Google’s Head of HR Eileen Naughton to Step Down

Anne Chou

Sundry Photography /

Google’s head of human resources, Eileen Naughton, is stepping down later this year after 13 years with the company.

Naughton, who became vice president of Google’s People Operations 4 years ago, leaves the role amid increasing tensions between employees and management over how Google treats its employees. She will move to a different role within Google, according to the company although it didn’t specify what role she will take.

Naughton said in a statement that she is stepping down for personal reasons: “My husband and I have decided — after six years on the road, first in London and now San Francisco — to return home to New York to be closer to our family. I’m at the very beginning of the process, and wanted to let everyone know upfront, as I’ll be working with Sundar and Ruth to find a great leader for the People Operations team.”

During her tenure, Google has had to deal with growing tension with its workforce after a series of conflicts with employees, including the company’s handling of sexual misconduct claims which led to massive employee walkouts in November 2018 and subsequent accusations of company retaliation against employees who organized the walkout, as well as its alleged crackdown on employee speech in the workplace. In 2018, Google abandoned its development of a censored search engine for China amid employee protests, and last November, Google canceled its weekly all-hands meeting where employees could discuss issues openly with management in an attempt to prevent media leaks. Those meetings are now monthly with topics limited to business and strategy.

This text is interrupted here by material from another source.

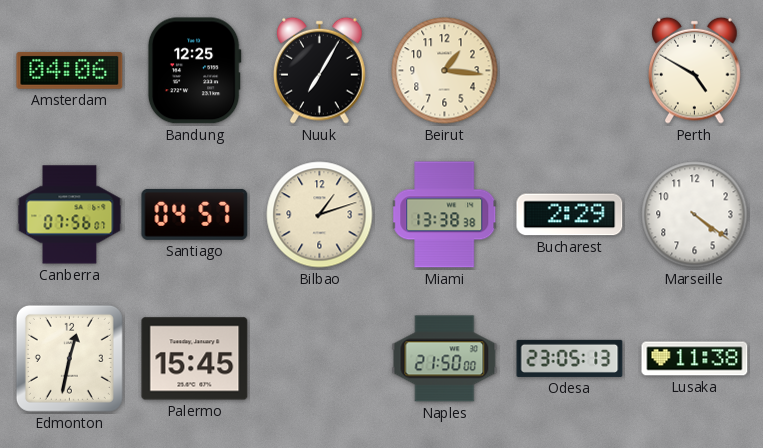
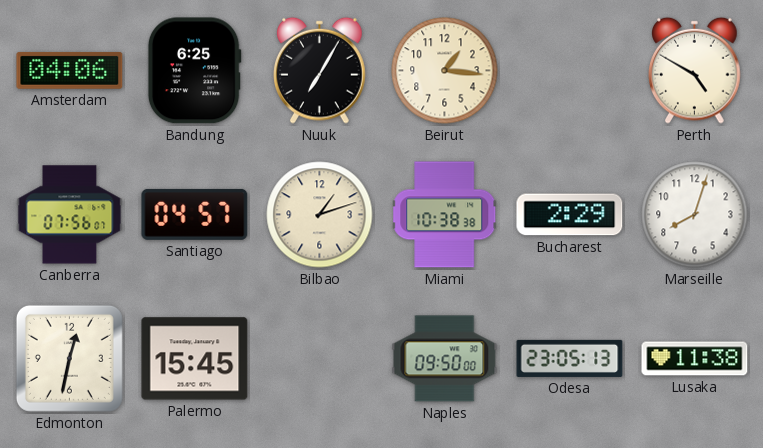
Bandung: 12:25 -> 6:25
Miami: 13:38 -> 10:38
Marseille: 4:21 -> 8:03
Naples: 21:50 -> 09:50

Google has taken some steps to address employee issues under Naughton’s watch, including a program making it easier for employees to report misconduct, ending forced arbitration for all employee disputes, and providing more benefits for contractors and US temporary staff.

“Over the past 13 years, Eileen has made major contributions to the company in numerous areas, from media partnerships, to leading our sales and operations in the UK and Ireland, to leading our People Operations team through a period of significant growth – during which over 70,000 people started their careers at Google,” Google CEO Sundar Pichai said in a statement. “We’re grateful to Eileen for all she’s done and look forward to her next chapter at Google.”